Le rapport de la délégation a été soutenu par le Fonds monétaire international (FMI), qui a annoncé une révision à la hausse des projections de croissance pour le Nigeria. Selon Mme Deniz Igan, cheffe de division au FMI, la prévision de croissance du PIB pour 2025 a été augmentée à 3,9 %, soit 0,5 point de pourcentage de plus que les précédentes estimations. Les projections pour 2026 et 2024 ont également été ajustées à la hausse, reflétant une dynamique positive au sein de l’économie nigériane.

Ces révisions résultent de facteurs structurels et politiques favorables, tels qu’une base de PIB actualisée intégrant davantage le secteur informel et une amélioration de la sécurité, qui a permis une hausse de la production pétrolière.

Des défis restent à relever

Cependant, malgré ces signes encourageants, M. Abebe Aemro Selassie, directeur du département Afrique du FMI, a souligné les défis persistants que le pays doit surmonter. Bien qu’il ait noté une certaine désinflation, il a averti qu’il restait un chemin à parcourir pour atteindre une stabilité réelle. Selon lui, la mobilisation des recettes nationales et la gestion de la dette doivent devenir des priorités pour le gouvernement nigérian.

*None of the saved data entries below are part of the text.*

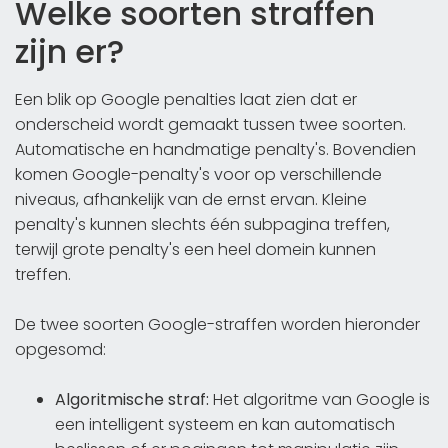
Welke soorten straffen
zijn er?
Een blik op Google penalties laat zien dat er
onderscheid wordt gemaakt tussen twee soorten.
Automatische en handmatige penalty's. Bovendien
komen Google-penalty's voor op verschillende
niveaus, afhankelijk van de ernst ervan. Kleine
penalty's kunnen slechts één subpagina treffen,
terwijl grote penalty's een heel domein kunnen
treffen.
De twee soorten Google-straffen worden hieronder
opgesomd:
Algoritmische straf:
Het algoritme van Google is
een intelligent systeem en kan automatisch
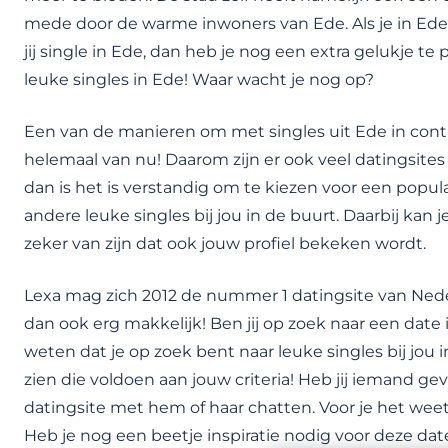
mede door de warme inwoners van Ede. Als je in Ede 
jij single in Ede, dan heb je nog een extra gelukje t
leuke singles in Ede! Waar wacht je nog op?
Een van de manieren om met singles uit Ede in conta
helemaal van nu! Daarom zijn er ook veel datingsites w
dan is het is verstandig om te kiezen voor een popula
andere leuke singles bij jou in de buurt. Daarbij kan
zeker van zijn dat ook jouw profiel bekeken wordt.
Lexa mag zich 2012 de nummer 1 datingsite van Ned
dan ook erg makkelijk! Ben jij op zoek naar een date 
weten dat je op zoek bent naar leuke singles bij jou i
zien die voldoen aan jouw criteria! Heb jij iemand gev
datingsite met hem of haar chatten. Voor je het weet,
Heb je nog een beetje inspiratie nodig voor deze dat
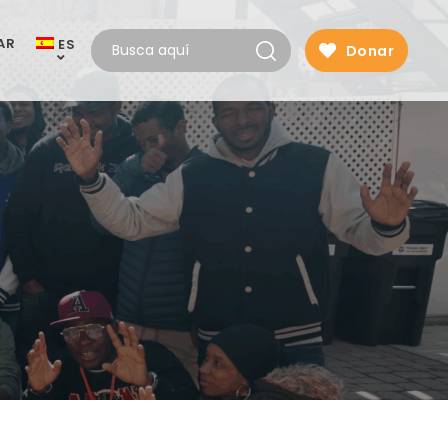
AR
ES
Donar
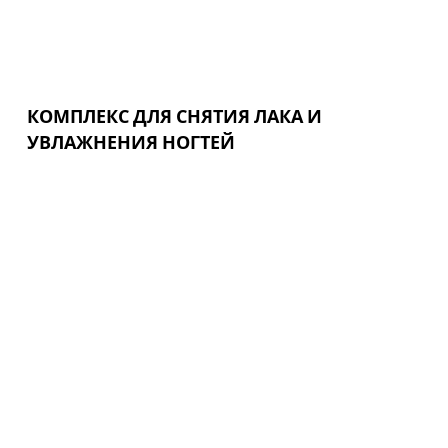
КОМПЛЕКС ДЛЯ СНЯТИЯ ЛАКА И
УВЛАЖНЕНИЯ НОГТЕЙ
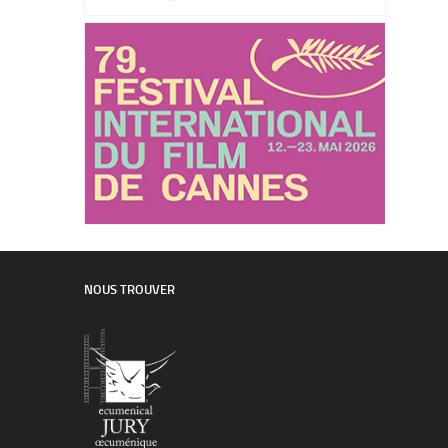
NOUS TROUVER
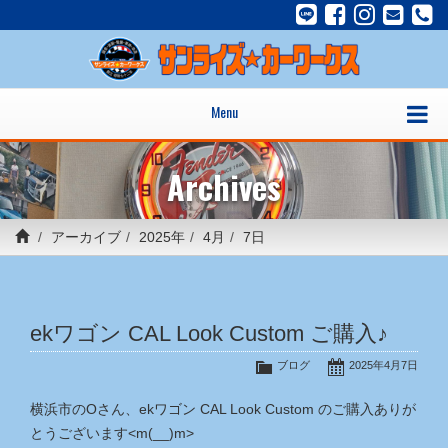
Menu
Archives
アーカイブ
2025年
4月
7日
ekワゴン CAL Look Custom ご購入♪
ブログ
2025年4月7日
横浜市のOさん、ekワゴン CAL Look Custom のご購入ありが
とうございます<m(__)m>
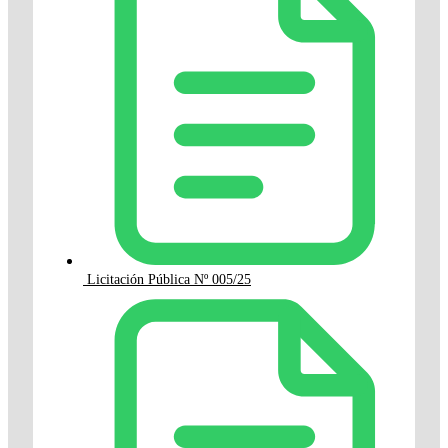
Licitación Pública Nº 005/25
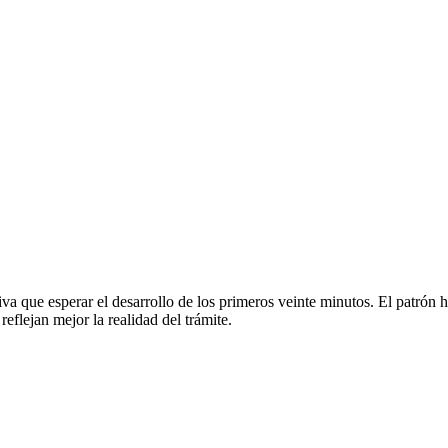
va que esperar el desarrollo de los primeros veinte minutos. El patrón h
eflejan mejor la realidad del trámite.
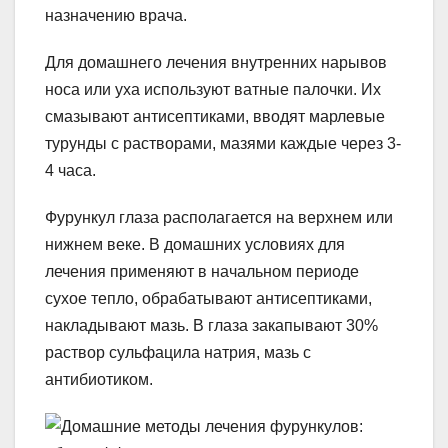
назначению врача.
Для домашнего лечения внутренних нарывов
носа или уха используют ватные палочки. Их
смазывают антисептиками, вводят марлевые
турунды с растворами, мазями каждые через 3-
4 часа.
Фурункул глаза располагается на верхнем или
нижнем веке. В домашних условиях для
лечения применяют в начальном периоде
сухое тепло, обрабатывают антисептиками,
накладывают мазь. В глаза закапывают 30%
раствор сульфацила натрия, мазь с
антибиотиком.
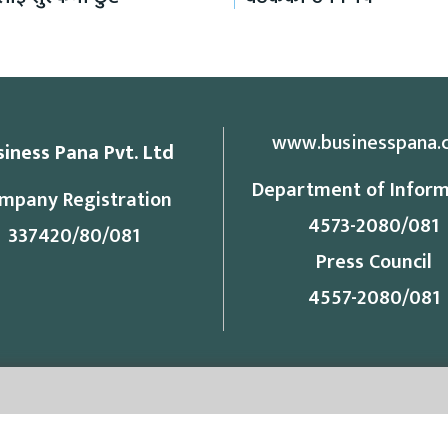
www.businesspana.
siness Pana Pvt. Ltd
Department of Inform
mpany Registration
4573-2080/081
337420/80/081
Press Council
4557-2080/081
ess
Contact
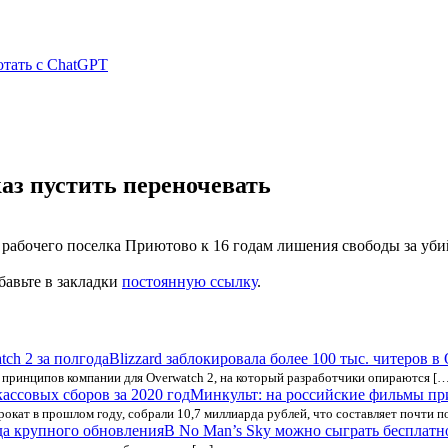
отать с ChatGPT
каз пустить переночевать
рабочего поселка Приютово к 16 годам лишения свободы за убий
бавьте в закладки
постоянную ссылку
.
Blizzard заблокировала более 100 тыс. читеров в 
 принципов компании для Overwatch 2, на который разработчики опираются […
Минкульт: на российские фильмы при
окат в прошлом году, собрали 10,7 миллиарда рублей, что составляет почти 
В No Man’s Sky можно сыграть бесплатн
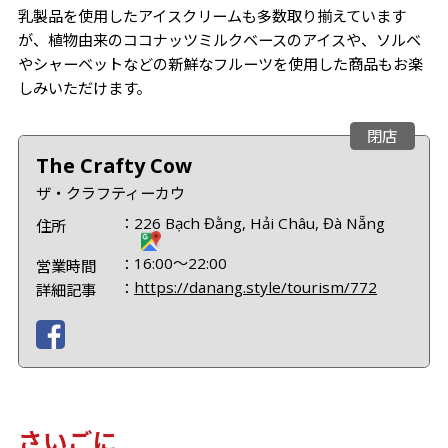
乳製品を使用したアイスクリームも多数取り揃えています
が、植物由来のココナッツミルクベースのアイスや、ソルベ
やシャーベットなどの新鮮なフルーツを使用した商品もお楽
しみいただけます。
閉店
The Crafty Cow
ザ・クラフティーカウ
226 Bạch Đằng, Hải Châu, Đà Nẵng
住所
16:00～22:00
営業時間
https://danang.style/tourism/772
詳細記事
さいごに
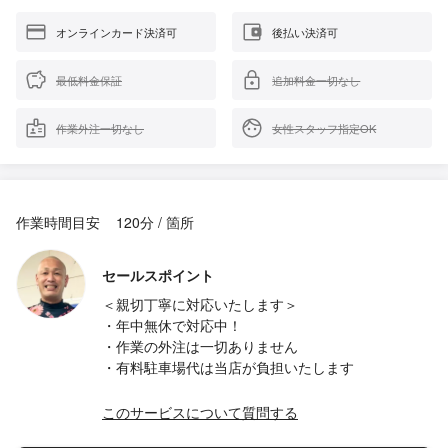
オンラインカード決済可
後払い決済可
最低料金保証
追加料金一切なし
作業外注一切なし
女性スタッフ指定OK
作業時間目安
120分 / 箇所
セールスポイント
＜親切丁寧に対応いたします＞
・年中無休で対応中！
・作業の外注は一切ありません
・有料駐車場代は当店が負担いたします
このサービスについて質問する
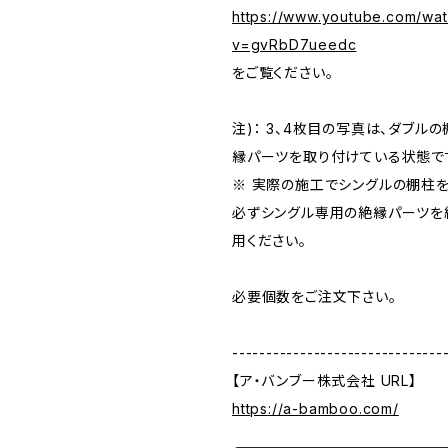
https://www.youtube.com/wa
v=gvRbD7ueedc
をご覧ください。
注)： 3、4枚目の写真は、ダブル
縁パーツを取り付けている状態で
※ 実際の施工でシングルの棚柱
必ずシングル専用の絶縁パーツを
用ください。
必要個数をご注文下さい。
-------------------------------
【ア・バンブー株式会社 URL】
https://a-bamboo.com/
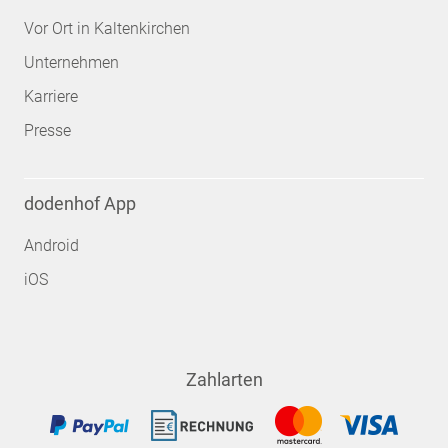
Vor Ort in Kaltenkirchen
Unternehmen
Karriere
Presse
dodenhof App
Android
iOS
Zahlarten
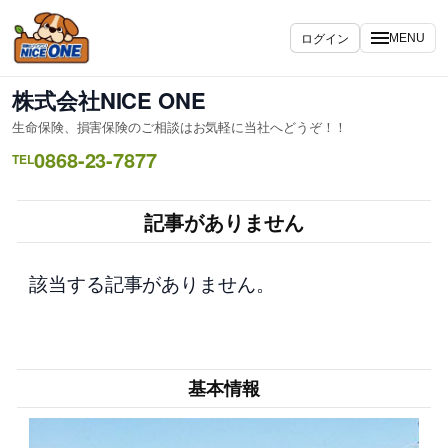
内
容
ログイン
MENU
を
ス
株式会社NICE ONE
キ
生命保険、損害保険のご相談はお気軽に当社へどうぞ！！
ッ
0868-23-7877
プ
TEL
記事がありません
該当する記事がありません。
基本情報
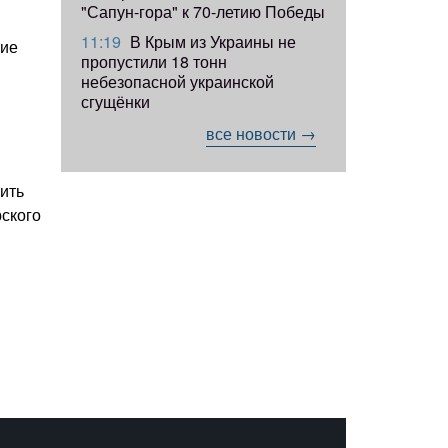
"Сапун-гора" к 70-летию Победы
11:19
​В Крым из Украины не
ние
пропустили 18 тонн
небезопасной украинской
сгущёнки
все новости →
нить
рского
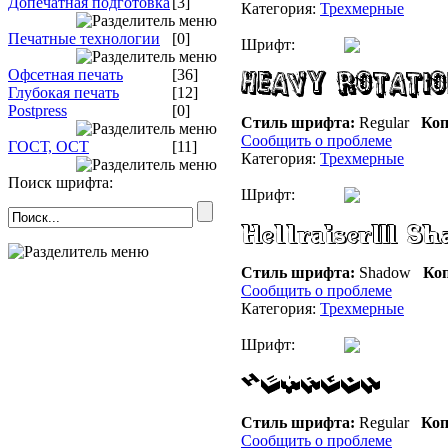
Допечатная подготовка
[3]
Категория:
Трехмерные
Печатные технологии
[0]
Шрифт:
Офсетная печать
[36]
Глубокая печать
[12]
Postpress
[0]
Стиль шрифта:
Regular
Коп
Сообщить о проблеме
ГОСТ, ОСТ
[11]
Категория:
Трехмерные
Поиск шрифта:
Шрифт:
Стиль шрифта:
Shadow
Коп
Сообщить о проблеме
Категория:
Трехмерные
Шрифт:
Стиль шрифта:
Regular
Коп
Сообщить о проблеме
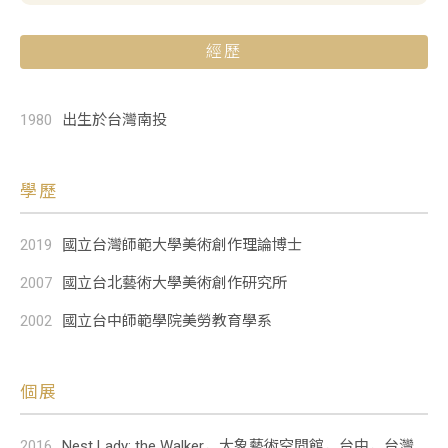
關於創辦人
經歷
服務項目
聯絡我們
1980
出生於台灣南投
展
覽
學歷
專
區
2019
國立台灣師範大學美術創作理論博士
當期展覽
2007
國立台北藝術大學美術創作研究所
本館專區
2002
國立台中師範學院美勞教育學系
外展專區
藝博會專區
個展
藝
術
2016
Nest Lady: the Walker，大象藝術空間館，台中，台灣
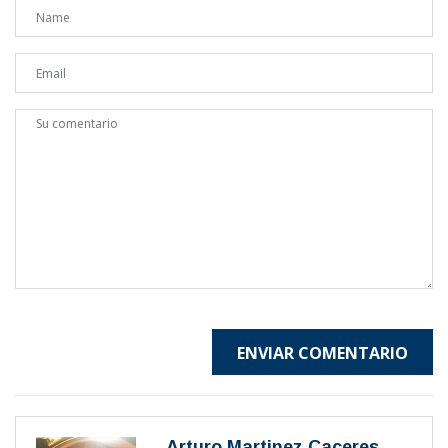
ENVIAR COMENTARIO
Arturo Martinez Caceres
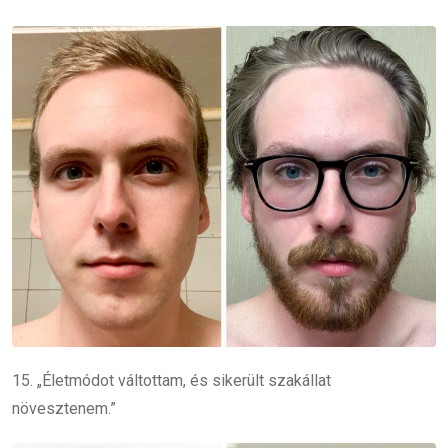
15. „Életmódot váltottam, és sikerült szakállat
növesztenem.”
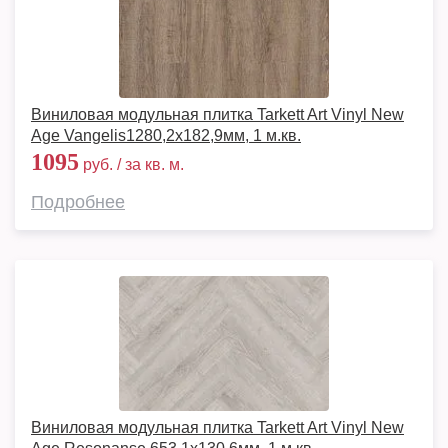
Виниловая модульная плитка Tarkett Art Vinyl New
Age Vangelis1280,2х182,9мм, 1 м.кв.
1095
руб. / за кв. м.
Подробнее
Виниловая модульная плитка Tarkett Art Vinyl New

La ferveur du secteur privé

La délégation nigériane a également mis en avant l’enthousiasme du secteur privé face aux réformes en cours. Dr Uzoka-Anite a mentionné l’intérêt croissant des investisseurs internationaux, illustré par le succès d’un récent Forum des investisseurs nigérians à Washington. Elle a souligné l’importance de maintenir cet élan pour garantir que la croissance économique bénéficie à tous les Nigérians.

Les intervenants ont également noté la nécessité d’une bonne gestion des finances publiques pour établir un climat d’investissement sain, appelant à une plus grande transparence et à des pratiques budgétaires solides.

Vers de nouveaux horizons

En clôturant leurs discussions, la délégation a fait le bilan des différentes rencontres avec des institutions financières internationales et a noté un consensus global sur l’efficacité des réformes nigérianes. Dr Uzoka-Anite a mis en avant la déclaration de Kristalina Georgieva, directrice générale du FMI, qui a salué le pays pour avoir démontré que des réformes audacieuses peuvent porter leurs fruits.

Alors que la délégation retourne au Nigeria, elle se dit prête à approfondir les réformes, à faciliter les investissements privés et à s’assurer que la croissance économique se traduise par une prospérité tangible pour tous les citoyens. Ce voyage à Washington a ainsi renforcement à la fois des partenariats internationaux et une détermination à bâtir un avenir économique solide.